Les trois hommes se regardèrent, ébauchèrent un sourire, puis, sans doute pour chasser certaines pensées importunes qui leur montaient au cerveau, ils se dirigèrent d'un commun accord vers le buffet. Cependant Mancal se glissait à travers les groupes d'invités avec la prestesse d'un fauve: il passait par les interstices les plus étroits sans heurter personne et sans dévier de sa route. Il arriva enfin à quelques pas de M. de Silvereal, qui, appuyé au chambranle d'une porte, semblait perdu dans ses méditations. Ses yeux, attachés au parquet, avaient une singulière fixité. Le mari de Mathilde était petit, maigre; son profil d'oiseau de proie n'était rien moins que sympathique, et, dans la profondeur de ses yeux gris, un observateur eût facilement aperçu le reflet sombre des plus mauvaises passions. Parfois ses regards se portaient vers le groupe dont sa femme était le centre, et alors une sorte d'éclair passait dans ses prunelles dilatées.
—Monsieur le baron de Silvereal permettra-t-il à son humble serviteur de lui offrir le témoignage de son respect? dit Mancal, qui s'était arrêté devant lui et le saluait avec une déférence presque ridicule à force d'affectation.
Le baron tressaillit; il s'arracha à ses méditations et vit Mancal.
—Ah! c'est vous! fit-il avec un mouvement joyeux. Eh bien! m'apportez-vous de bonnes nouvelles?
—Pourrait-il en être autrement? répondit Mancal avec un sourire obséquieux.
—Ainsi, elle a compris?
—Madame de Torrès a bien voulu prêter quelque attention à mes paroles, et j'ai pu facilement lui expliquer que si vous avez été contraint, à votre grand regret, de lui dérober cette soirée pour la consacrer à M. le duc de Belen, c'était uniquement parce que de graves intérêts étaient en jeu.
—Ainsi, elle m'a pardonné? fit le baron, dont tout le corps frémit.
—Elle a fait plus encore...
—Parlez! parlez vite!
—Madame de Torrès a daigné me charger d'une commission pour monsieur le baron.
—Une lettre? donnez!
Et déjà le baron, impatient, tendait la main.
—Une commission verbale, fit Mancal.
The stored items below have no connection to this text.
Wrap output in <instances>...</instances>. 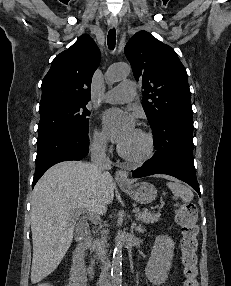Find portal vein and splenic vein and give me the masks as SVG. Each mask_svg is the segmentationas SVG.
Listing matches in <instances>:
<instances>
[{
	"label": "portal vein and splenic vein",
	"instance_id": "portal-vein-and-splenic-vein-1",
	"mask_svg": "<svg viewBox=\"0 0 231 286\" xmlns=\"http://www.w3.org/2000/svg\"><path fill=\"white\" fill-rule=\"evenodd\" d=\"M139 211H140L139 208H134V209H133V213H138ZM76 213H77V214H81L82 211H76Z\"/></svg>",
	"mask_w": 231,
	"mask_h": 286
}]
</instances>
Madame de Torrès attendra monsieur le baron chez elle... demain, à dix heures du soir.
M. de Silvereal eut un geste découragé:
—Quoi! ne veut-elle plus me recevoir qu'au milieu des nombreux invités qui sans cesse encombrent ses salons?
—Je ne crois pas, monsieur le baron, reprit Mancal, que la pensée de madame de Torrès doive être ainsi interprétée...
—Dites-vous vrai?
—Je le crois, car j'ai cru comprendre que sa porte serait fermée à tout le monde.
—Sans exception?
—S'il était fait une exception, ce serait, en tout cas, en faveur du seul homme dont vous n'ayez pas à vous préoccuper.
—C'est-à-dire?...
—C'est-à-dire de moi-même....
M. de Silvereal respira, comme si sa poitrine eût été soulagée d'un poids énorme.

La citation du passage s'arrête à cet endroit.